Two attacks this year drove home the need for improved security in Internet Explorer. June's Download.Ject exploit and November's use of an IFRAME exploit in IE laid users of Internet Explorer open to spyware or viral infestation simply by visiting trusted websites. The IFRAME exploit was blocked by SP2, and a patch Microsoft issued for earlier Windows builds in December, but even the Download.Ject exploit prompted security clearing house CERT to advise users to consider using alternative browsers for security reasons. Meanwhile the release of Firefox in November gave IE some serious competition.
In announcing the feature set of SP2 at the RSA Conference in February, Bill Gates also lent Microsoft's support to the battle against email spam. The spam tsunami showed no signs of letting up this year. Around 80 per cent of all email is spam – and most of it is sent through infected home computers. Prosecutions have been brought under the US's CAN-SPAM Act but its doubtful it will prove to be much of a deterrent. Spamming is simply too profitable.

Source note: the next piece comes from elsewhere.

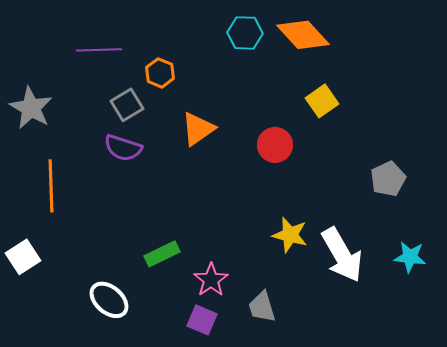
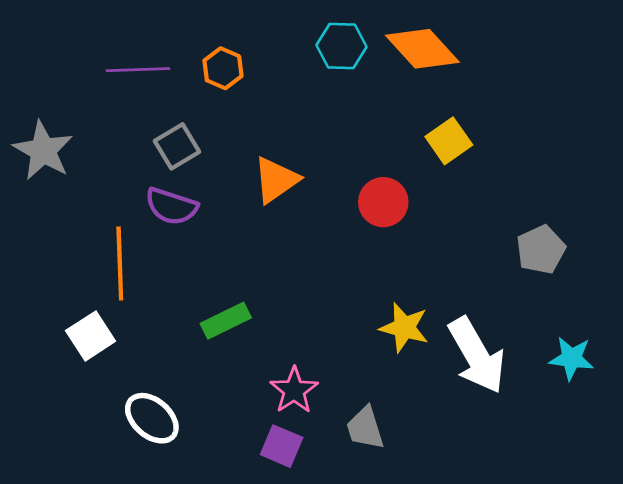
orange hexagon: (160, 73) -> (223, 68), moved
orange line: (51, 186) -> (120, 263), moved
green rectangle: (162, 254) -> (226, 321), moved
white square: (23, 257) -> (91, 336), moved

Mobile menace exaggerated, for now
This year saw the first viruses to affect mobiles, though none made a big splash. June saw the appearance of Cabir, the first virus to hit Symbian-based Bluetooth phones. November brought the Skulls Trojan, which made smartphone feature of Symbian Series 60 phones inoperable. Neither piece of malware spread widely and, in practice, users would have to agree to accepting infection for anything untoward to happen. The last 12 months also saw the arrival of a proof-of-concept PocketPC virus called Duts, closely followed by Brador, the first backdoor for PocketPC devices. As mobile device become more common - and their internal operation better understood - more serious threats are likely to emerge.
Every new technology innovation brings with it new types of risks. The launch of a desktop search tool from Google has spawned numerous articles about perceived security risks. But 2005 will likely to be dominated by Windows threats and the trial of virus authors arrested this year, such as Svan Jaschan.